Supported Language Codes
| Language Code | Language Name (Chinese) |
|---|---|
| zh-CN | 中文(普通话) |
| zh-TW | 中文(台湾) |
| zh-WU | 中文(吴语) |
| zh-SICHUAN | 中文(四川话) |
| zh-SHANXI | 中文(山西话) |
| zh-ANHUI | 中文(安徽话) |
| zh-TIANJIN | 中文(天津话) |
| zh-NINGXIA | 中文(宁夏话) |
| zh-SHAANXI | 中文(陕西话) |
| zh-HEBEI | 中文(河北话) |
| zh-SHANDONG | 中文(山东话) |
| zh-GUANGDONG | 中文(广东话) |
| zh-SHANGHAI | 中文(上海话) |
| zh-HUBEI | 中文(湖北话) |
| zh-LIAONING | 中文(辽宁话) |
| zh-GANSU | 中文(甘肃话) |
| zh-FUJIAN | 中文(福建话) |
| zh-HUNAN | 中文(湖南话) |
| zh-HENAN | 中文(河南话) |
| zh-YUNNAN | 中文(云南话) |
| zh-MINNAN | 中文(闽南语) |
| zh-WENZHOU | 中文(温州话) |
| ja-JP | 日语 |
| th-TH | 泰语 |
| ru-RU | 俄语 |
| ko-KR | 韩语 |
| id-ID | 印度尼西亚语 |
| vi-VN | 越南语 |
| ct-NULL | 粤语(未知) |
| ct-HK | 粤语(香港) |
| ct-GZ | 粤语(广东) |
| hi-IN | 印地语 |
| ur-IN | 乌尔都语(印度) |
| ur-PK | 乌尔都语 |
| ms-MY | 马来语 |
| uz-UZ | 乌兹别克语 |
| ar-MA | 阿拉伯语(摩洛哥) |
| ar-GLA | 阿拉伯语 |
| ar-SA | 阿拉伯语(沙特) |
| ar-EG | 阿拉伯语(埃及) |
| ar-KW | 阿拉伯语(科威特) |
| ar-LY | 阿拉伯语(利比亚) |
| ar-JO | 阿拉伯语(约旦) |
| ar-AE | 阿拉伯语(阿联酋) |
| ar-LVT | 阿拉伯语(黎凡特) |
| fa-IR | 波斯语 |
| bn-BD | 孟加拉语 |
| ta-SG | 泰米尔语(新加坡) |
| ta-LK | 泰米尔语(斯里兰卡) |
| ta-IN | 泰米尔语(印度) |
| ta-MY | 泰米尔语(马来西亚) |
| te-IN | 泰卢固语 |
| ug-NULL | 维吾尔语 |
| ug-CN | 维吾尔语 |
| gu-IN | 古吉拉特语 |
| my-MM | 缅甸语 |
| tl-PH | 塔加洛语 |
| kk-KZ | 哈萨克语 |
| or-IN | 奥里亚语 |
| ne-NP | 尼泊尔语 |
| mn-MN | 蒙古语 |
| km-KH | 高棉语 |
| jv-ID | 爪哇语 |
| lo-LA | 老挝语 |
| si-LK | 僧伽罗语 |
| fil-PH | 菲律宾语 |
| ps-AF | 普什图语 |
| pa-IN | 旁遮普语 |
| kab-NULL | 卡拜尔语 |
| ba-NULL | 巴什基尔语 |
| ks-IN | 克什米尔语 |
| tg-TJ | 塔吉克语 |
| su-ID | 巽他语 |
| mr-IN | 马拉地语 |
| ky-KG | 吉尔吉斯语 |
| az-AZ | 阿塞拜疆语 |
API Call Example (Using curl)
curl -X POST http://127.0.0.1:5080/v1/audio/transcriptions \
-F "file=@/your/path/your_audio.mp3" \
-F "language=zh-CN" \
-F "response_format=srt"API Call Example (Using Python openai Library)
(This library can conveniently call interfaces compatible with the OpenAI API format)
from openai import OpenAI
# Configure the client to point to the local service address
client = OpenAI(base_url='http://127.0.0.1:5080/v1', api_key='any string will do') # api_key is not critical in this scenario
audio_file_path = "your_audio.wav" # Replace with your file path
with open(audio_file_path, 'rb') as file_handle:
# Initiate the transcription request
transcript = client.audio.transcriptions.create(
file=(audio_file_path, file_handle), # Pass filename and file content
model='base', # Model name, fixed as 'base' or adjust based on actual situation
language='zh-CN', # Specify language
response_format="srt" # Specify return format
)
# Print the transcription result (SRT format text)

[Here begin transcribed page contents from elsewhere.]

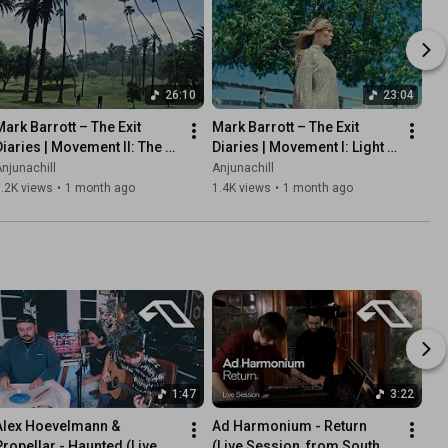
26:10
23:04
Mark Barrott – The Exit 
Mark Barrott – The Exit 
Diaries | Movement II: The 
Diaries | Movement I: Light 
Stone Tape (Continuous Mix)
Variations (Continuous Mix)
njunachill
Anjunachill
.2K views
•
1 month ago
1.4K views
•
1 month ago
1:47
3:22
Alex Hoevelmann & 
Ad Harmonium - Return 
Propellar - Haunted (Live 
(Live Session, from South 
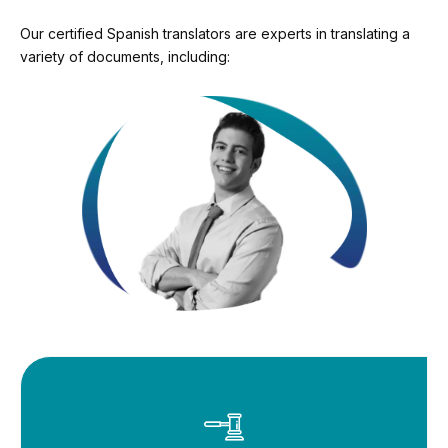
Our certified Spanish translators are experts in translating a
variety of documents, including:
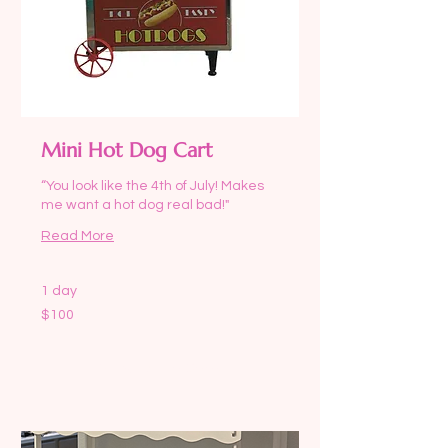
Mini Hot Dog Cart
“You look like the 4th of July! Makes
me want a hot dog real bad!"
Read More
1 day
100
$100
US
dollars
Request to Book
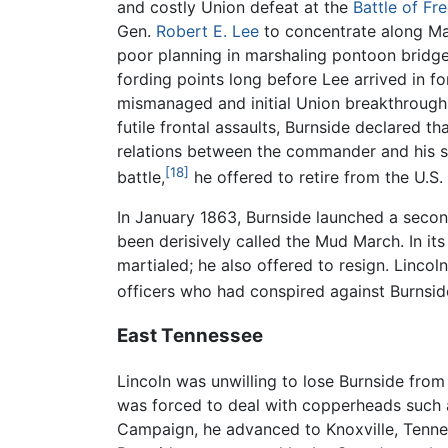
and costly Union defeat at the
Battle of Fr
Gen.
Robert E. Lee
to concentrate along Mar
poor planning in marshaling pontoon bridge
fording points long before Lee arrived in f
mismanaged and initial Union breakthroughs
futile frontal assaults, Burnside declared t
relations between the commander and his su
[18]
battle,
he offered to retire from the U.S.
In January 1863, Burnside launched a secon
been derisively called the Mud March. In it
martialed; he also offered to resign. Linco
officers who had conspired against Burnsid
East Tennessee
Lincoln was unwilling to lose Burnside fro
was forced to deal with copperheads such 
Campaign, he advanced to Knoxville, Tennes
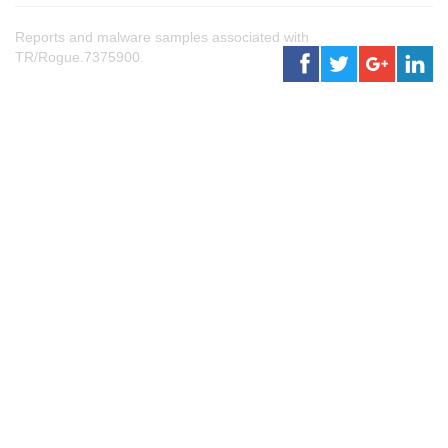
Reports and malware samples associated with
TR/Rogue.7375900.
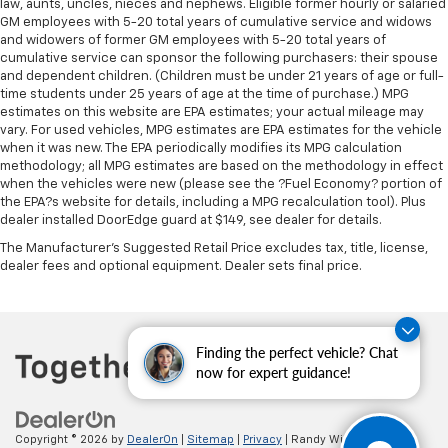
Panel insert
: Metal-look instrument panel insert
law, aunts, uncles, nieces and nephews. Eligible former hourly or salaried
GM employees with 5-20 total years of cumulative service and widows
Manual reclining passenger seat - Lean back. Gain
and widowers of former GM employees with 5-20 total years of
some space between you and the dashboard with
cumulative service can sponsor the following purchasers: their spouse
manual reclining passenger seat. It lets you adjust
and dependent children. (Children must be under 21 years of age or full-
the angle of the seatback for added comfort during
time students under 25 years of age at the time of purchase.) MPG
the drive, or for a more comfortable rest during the
estimates on this website are EPA estimates; your actual mileage may
longer treks. Settle in, with manual reclining
vary. For used vehicles, MPG estimates are EPA estimates for the vehicle
when it was new. The EPA periodically modifies its MPG calculation
passenger seat.
methodology; all MPG estimates are based on the methodology in effect
Rear bench seat - room for more. It’s a more
when the vehicles were new (please see the ?Fuel Economy? portion of
comfortable ride for everyone with rear bench
the EPA?s website for details, including a MPG recalculation tool). Plus
seat. It provides a common seating surface for the
dealer installed DoorEdge guard at $149, see dealer for details.
rear passengers, so they aren't stuck in one spot.
The Manufacturer's Suggested Retail Price excludes tax, title, license,
Get it all in a row with rear bench seat.
dealer fees and optional equipment. Dealer sets final price.
This feature provides increased comfort for rear
seat passengers.
A center armrest contributes to a more
Finding the perfect vehicle? Chat
comfortable driving environment.
now for expert guidance!
This feature provides increased comfort for rear
seat passengers.
Manual air conditioning - beat the heat. Take the
Copyright © 2026
by
DealerOn
|
Sitemap
|
Privacy
| Randy Wise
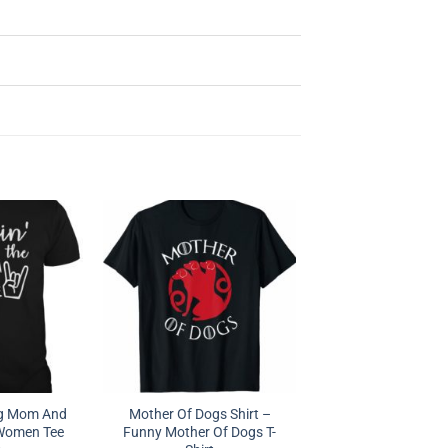
og Mom And
Mother Of Dogs Shirt –
 Women Tee
Funny Mother Of Dogs T-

print(transcript)Response Example (SRT Format)
1
00:00:00,000 --> 00:00:02,500
Hello, this is a test audio.
2
00:00:02,500 --> 00:00:05,000
Hope the transcription result is accurate.Want It Faster? Enable GPU Acceleration (Optional)
- • Why Use GPU? If you have a suitable NVIDIA graphics card and the environment configured, using a GPU can significantly speed up transcription, especially for long audio files.
- • How to Enable?
- Prerequisite: Ensure your computer has the correct NVIDIA graphics drivers and CUDA 12.x environment installed.
- Install Support: In the integration package folder, find and double-click the
Install GPU Support.batfile; it will automatically complete the relevant setup.
- Install Support: In the integration package folder, find and double-click the
- • Note: The default integration package does not include GPU support to keep the file size small.
A Few Tips
- File Size and Duration: It's recommended that a single file not be too large (e.g., not exceeding 1GB), and the duration is best kept within 1 hour. Very large files may process very slowly.
- Audio Quality: The clearer the audio and the less background noise, the better the transcription results. Try to use high-quality audio sources.
- Internet Required for First Use: The first time you transcribe a particular language, the program needs to download some required data for that language. It's recommended to successfully transcribe all commonly used languages at least once (even with a very short test audio), after which it can be used offline.